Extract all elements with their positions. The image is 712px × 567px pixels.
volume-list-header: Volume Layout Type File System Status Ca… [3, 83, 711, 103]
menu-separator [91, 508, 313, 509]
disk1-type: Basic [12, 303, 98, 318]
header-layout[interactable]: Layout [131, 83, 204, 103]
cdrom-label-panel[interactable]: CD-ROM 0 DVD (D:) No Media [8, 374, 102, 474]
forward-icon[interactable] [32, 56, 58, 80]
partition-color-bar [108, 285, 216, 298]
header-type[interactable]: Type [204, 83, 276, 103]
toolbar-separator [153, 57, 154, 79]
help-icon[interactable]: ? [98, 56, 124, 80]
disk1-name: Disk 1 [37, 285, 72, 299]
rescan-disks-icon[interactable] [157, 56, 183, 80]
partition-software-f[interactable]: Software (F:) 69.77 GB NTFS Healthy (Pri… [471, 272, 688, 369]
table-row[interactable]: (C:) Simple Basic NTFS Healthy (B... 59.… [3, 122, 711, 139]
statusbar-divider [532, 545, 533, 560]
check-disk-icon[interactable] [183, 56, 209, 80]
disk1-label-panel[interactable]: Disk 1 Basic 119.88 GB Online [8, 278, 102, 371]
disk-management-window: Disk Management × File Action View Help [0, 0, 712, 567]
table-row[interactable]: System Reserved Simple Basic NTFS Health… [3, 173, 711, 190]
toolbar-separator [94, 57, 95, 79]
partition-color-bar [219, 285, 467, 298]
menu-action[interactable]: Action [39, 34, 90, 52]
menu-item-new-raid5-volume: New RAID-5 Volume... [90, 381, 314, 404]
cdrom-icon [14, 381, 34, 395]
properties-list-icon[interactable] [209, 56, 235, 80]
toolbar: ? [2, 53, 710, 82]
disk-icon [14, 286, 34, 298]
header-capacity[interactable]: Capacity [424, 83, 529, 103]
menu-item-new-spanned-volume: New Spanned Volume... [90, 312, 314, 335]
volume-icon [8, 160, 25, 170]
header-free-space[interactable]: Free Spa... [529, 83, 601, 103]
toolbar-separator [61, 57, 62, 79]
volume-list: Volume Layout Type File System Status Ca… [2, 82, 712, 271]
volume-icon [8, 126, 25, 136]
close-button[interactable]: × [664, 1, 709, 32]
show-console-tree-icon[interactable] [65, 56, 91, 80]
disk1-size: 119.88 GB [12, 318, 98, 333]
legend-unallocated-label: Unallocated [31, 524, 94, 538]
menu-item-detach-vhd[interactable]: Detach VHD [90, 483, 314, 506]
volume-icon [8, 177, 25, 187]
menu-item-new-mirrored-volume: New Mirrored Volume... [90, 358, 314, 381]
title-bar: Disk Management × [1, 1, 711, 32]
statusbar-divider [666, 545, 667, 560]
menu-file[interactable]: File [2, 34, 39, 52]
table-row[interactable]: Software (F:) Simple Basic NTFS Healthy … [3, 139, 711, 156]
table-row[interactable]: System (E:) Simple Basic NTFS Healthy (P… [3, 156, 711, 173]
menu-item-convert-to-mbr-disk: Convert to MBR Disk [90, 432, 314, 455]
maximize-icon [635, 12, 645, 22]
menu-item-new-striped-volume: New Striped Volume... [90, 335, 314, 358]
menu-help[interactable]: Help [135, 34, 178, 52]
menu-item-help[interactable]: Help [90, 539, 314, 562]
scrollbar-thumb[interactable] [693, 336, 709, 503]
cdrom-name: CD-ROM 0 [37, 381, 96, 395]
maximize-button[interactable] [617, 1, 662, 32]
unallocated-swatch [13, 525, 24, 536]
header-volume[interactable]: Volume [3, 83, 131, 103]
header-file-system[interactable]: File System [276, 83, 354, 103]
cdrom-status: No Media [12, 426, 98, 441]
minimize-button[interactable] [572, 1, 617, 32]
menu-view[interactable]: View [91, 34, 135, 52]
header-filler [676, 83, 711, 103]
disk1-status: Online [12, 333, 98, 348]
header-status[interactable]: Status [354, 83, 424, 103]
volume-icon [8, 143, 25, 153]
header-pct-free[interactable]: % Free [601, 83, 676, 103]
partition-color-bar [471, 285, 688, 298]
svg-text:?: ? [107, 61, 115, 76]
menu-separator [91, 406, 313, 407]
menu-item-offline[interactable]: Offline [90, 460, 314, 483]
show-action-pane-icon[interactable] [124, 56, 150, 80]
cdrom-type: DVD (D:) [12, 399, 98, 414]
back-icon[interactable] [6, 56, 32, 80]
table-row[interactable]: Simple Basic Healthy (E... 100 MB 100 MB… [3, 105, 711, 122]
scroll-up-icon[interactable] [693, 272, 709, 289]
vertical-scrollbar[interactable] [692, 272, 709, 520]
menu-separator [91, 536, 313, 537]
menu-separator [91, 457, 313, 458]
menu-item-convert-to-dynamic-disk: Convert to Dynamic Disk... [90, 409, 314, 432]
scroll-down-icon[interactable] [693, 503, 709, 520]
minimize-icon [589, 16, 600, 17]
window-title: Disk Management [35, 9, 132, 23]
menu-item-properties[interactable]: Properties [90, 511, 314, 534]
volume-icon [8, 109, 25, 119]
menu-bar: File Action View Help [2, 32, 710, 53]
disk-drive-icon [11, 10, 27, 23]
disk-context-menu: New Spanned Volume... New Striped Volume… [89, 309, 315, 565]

· · · · · · ·

Exercise prompt:
Wherever the word "Software" appears in a line of the data above, copy that line.

Solved exercise:
partition-software-f[interactable]: Software (F:) 69.77 GB NTFS Healthy (Pri… [471, 272, 688, 369]
table-row[interactable]: Software (F:) Simple Basic NTFS Healthy … [3, 139, 711, 156]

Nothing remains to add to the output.